[Records contained in a dataset]

★ ★ ★ ★ ★

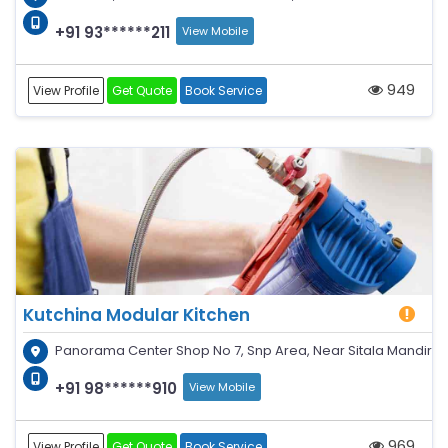
+91 93******211
View Mobile
949
View Profile
Get Quote
Book Service
Kutchina Modular Kitchen
Panorama Center Shop No 7, Snp Area, Near Sitala Mandir
+91 98******910
View Mobile
969
View Profile
Get Quote
Book Service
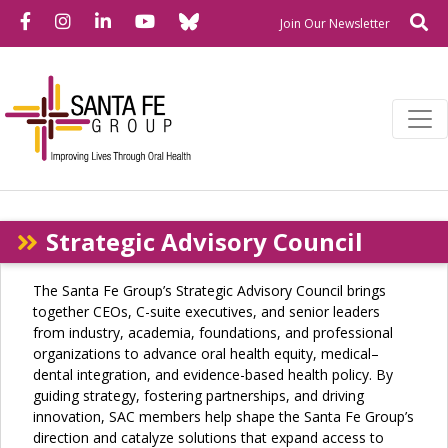
Bluesky
Facebook
Instagram
LinkedIn
YouTube
Se
Newslette
Join Our Newsletter
Strategic Advisory Council
The Santa Fe Group’s Strategic Advisory Council brings
together CEOs, C-suite executives, and senior leaders
from industry, academia, foundations, and professional
organizations to advance oral health equity, medical–
dental integration, and evidence-based health policy. By
guiding strategy, fostering partnerships, and driving
innovation, SAC members help shape the Santa Fe Group’s
direction and catalyze solutions that expand access to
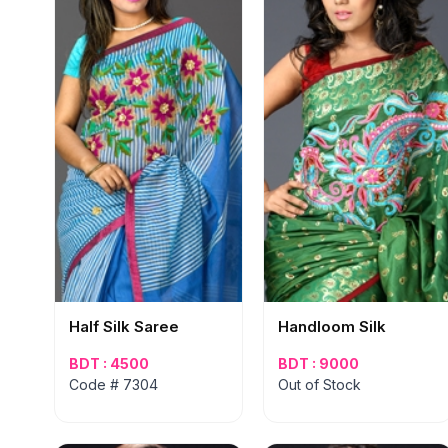
Half Silk Saree
Handloom Silk
BDT : 4500
BDT : 9000
Code # 7304
Out of Stock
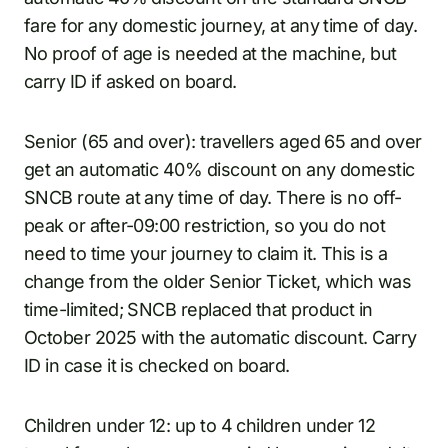
fare for any domestic journey, at any time of day.
No proof of age is needed at the machine, but
carry ID if asked on board.
Senior (65 and over): travellers aged 65 and over
get an automatic 40% discount on any domestic
SNCB route at any time of day. There is no off-
peak or after-09:00 restriction, so you do not
need to time your journey to claim it. This is a
change from the older Senior Ticket, which was
time-limited; SNCB replaced that product in
October 2025 with the automatic discount. Carry
ID in case it is checked on board.
Children under 12: up to 4 children under 12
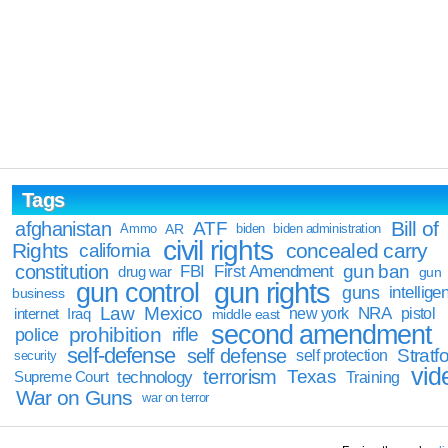
Tags
Bill of
afghanistan
ATF
Ammo
AR
biden
biden administration
civil rights
Rights
concealed carry
california
constitution
gun ban
FBI
First Amendment
drug war
gun
gun rights
gun control
guns
intellige
business
Law
Mexico
NRA
Iraq
new york
pistol
internet
middle east
second amendment
prohibition
rifle
police
self-defense
self defense
Stratfo
self protection
security
vid
terrorism
Texas
technology
Training
Supreme Court
War on Guns
war on terror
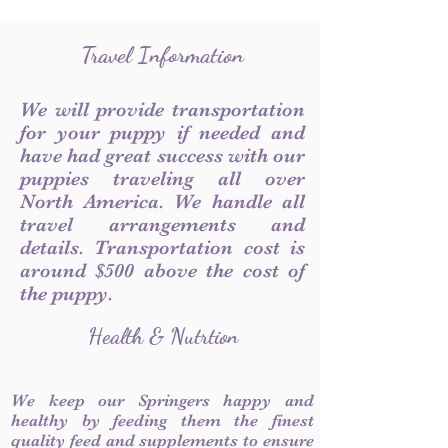
Travel Information
We will provide transportation
for your puppy if needed and
have had great success with our
puppies traveling all over
North America. We handle all
travel arrangements and
details. Transportation cost is
around $500 above the cost of
the puppy.
Health & Nutrtion
We keep our Springers happy and
healthy by feeding them the finest
quality feed and supplements to ensure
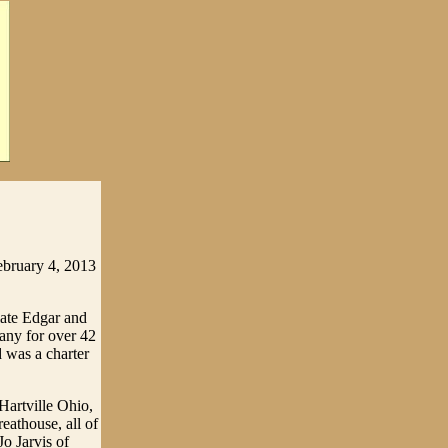
ebruary 4, 2013
late Edgar and
ny for over 42
 was a charter
Hartville Ohio,
eathouse, all of
o Jarvis of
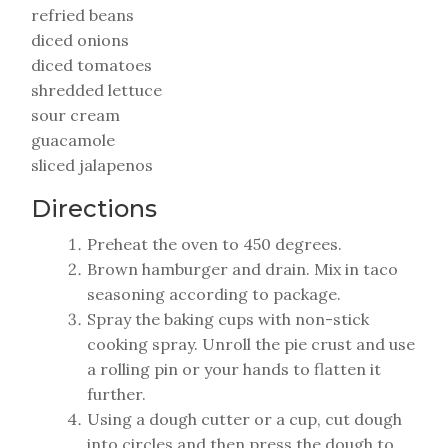
refried beans
diced onions
diced tomatoes
shredded lettuce
sour cream
guacamole
sliced jalapenos
Directions
Preheat the oven to 450 degrees.
Brown hamburger and drain. Mix in taco
seasoning according to package.
Spray the baking cups with non-stick
cooking spray. Unroll the pie crust and use
a rolling pin or your hands to flatten it
further.
Using a dough cutter or a cup, cut dough
into circles and then press the dough to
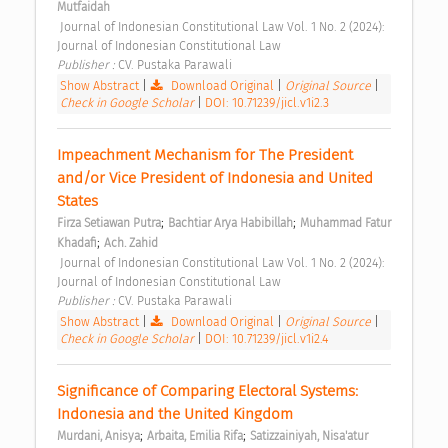
Mutfaidah
 Journal of Indonesian Constitutional Law Vol. 1 No. 2 (2024): 
Journal of Indonesian Constitutional Law 
Publisher : 
CV. Pustaka Parawali 
Show Abstract
|
Download Original
|
Original Source
|
Check in Google Scholar
|
DOI: 10.71239/jicl.v1i2.3
Impeachment Mechanism for The President 
and/or Vice President of Indonesia and United 
States 
;
;
Firza Setiawan Putra
Bachtiar Arya Habibillah
Muhammad Fatur 
;
Khadafi
Ach. Zahid
 Journal of Indonesian Constitutional Law Vol. 1 No. 2 (2024): 
Journal of Indonesian Constitutional Law 
Publisher : 
CV. Pustaka Parawali 
Show Abstract
|
Download Original
|
Original Source
|
Check in Google Scholar
|
DOI: 10.71239/jicl.v1i2.4
Significance of Comparing Electoral Systems: 
Indonesia and the United Kingdom 
;
;
Murdani, Anisya
Arbaita, Emilia Rifa
Satizzainiyah, Nisa'atur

★ ★ ★ ★ ★

AIM OF THE EXERCISE ▸ With the pictures dropped, give every entry above again exactly.

TASK SOLUTION ▸
+91 93******211
View Mobile
949
View Profile
Get Quote
Book Service
Kutchina Modular Kitchen
Panorama Center Shop No 7, Snp Area, Near Sitala Mandir
+91 98******910
View Mobile
969
View Profile
Get Quote
Book Service
Bluesky
Facebook
Instagram
LinkedIn
YouTube
Se
Newslette
Join Our Newsletter
Strategic Advisory Council
The Santa Fe Group’s Strategic Advisory Council brings
together CEOs, C-suite executives, and senior leaders
from industry, academia, foundations, and professional
organizations to advance oral health equity, medical–
dental integration, and evidence-based health policy. By
guiding strategy, fostering partnerships, and driving
innovation, SAC members help shape the Santa Fe Group’s
direction and catalyze solutions that expand access to
Half Silk Saree
Handloom Silk
BDT : 4500
BDT : 9000
Code # 7304
Out of Stock
fare for any domestic journey, at any time of day.
No proof of age is needed at the machine, but
carry ID if asked on board.
Senior (65 and over): travellers aged 65 and over
get an automatic 40% discount on any domestic
SNCB route at any time of day. There is no off-
peak or after-09:00 restriction, so you do not
need to time your journey to claim it. This is a
change from the older Senior Ticket, which was
time-limited; SNCB replaced that product in
October 2025 with the automatic discount. Carry
ID in case it is checked on board.
Children under 12: up to 4 children under 12
Tags
Bill of
afghanistan
ATF
Ammo
AR
biden
biden administration
civil rights
Rights
concealed carry
california
constitution
gun ban
FBI
First Amendment
drug war
gun
gun rights
gun control
guns
intellige
business
Law
Mexico
NRA
Iraq
new york
pistol
internet
middle east
second amendment
prohibition
rifle
police
self-defense
self defense
Stratfo
self protection
security
vid
terrorism
Texas
technology
Training
Supreme Court
War on Guns
war on terror
Travel Information
We will provide transportation
for your puppy if needed and
have had great success with our
puppies traveling all over
North America. We handle all
travel arrangements and
details. Transportation cost is
around $500 above the cost of
the puppy.
Health & Nutrtion
We keep our Springers happy and
healthy by feeding them the finest
quality feed and supplements to ensure
ebruary 4, 2013
late Edgar and
ny for over 42
 was a charter
Hartville Ohio,
eathouse, all of
o Jarvis of
refried beans
diced onions
diced tomatoes
shredded lettuce
sour cream
guacamole
sliced jalapenos
Directions
Preheat the oven to 450 degrees.
Brown hamburger and drain. Mix in taco
seasoning according to package.
Spray the baking cups with non-stick
cooking spray. Unroll the pie crust and use
a rolling pin or your hands to flatten it
further.
Using a dough cutter or a cup, cut dough
into circles and then press the dough to
Mutfaidah
 Journal of Indonesian Constitutional Law Vol. 1 No. 2 (2024): 
Journal of Indonesian Constitutional Law 
Publisher : 
CV. Pustaka Parawali 
Show Abstract
|
Download Original
|
Original Source
|
Check in Google Scholar
|
DOI: 10.71239/jicl.v1i2.3
Impeachment Mechanism for The President 
and/or Vice President of Indonesia and United 
States 
;
;
Firza Setiawan Putra
Bachtiar Arya Habibillah
Muhammad Fatur 
;
Khadafi
Ach. Zahid
 Journal of Indonesian Constitutional Law Vol. 1 No. 2 (2024): 
Journal of Indonesian Constitutional Law 
Publisher : 
CV. Pustaka Parawali 
Show Abstract
|
Download Original
|
Original Source
|
Check in Google Scholar
|
DOI: 10.71239/jicl.v1i2.4
Significance of Comparing Electoral Systems: 
Indonesia and the United Kingdom 
;
;
Murdani, Anisya
Arbaita, Emilia Rifa
Satizzainiyah, Nisa'atur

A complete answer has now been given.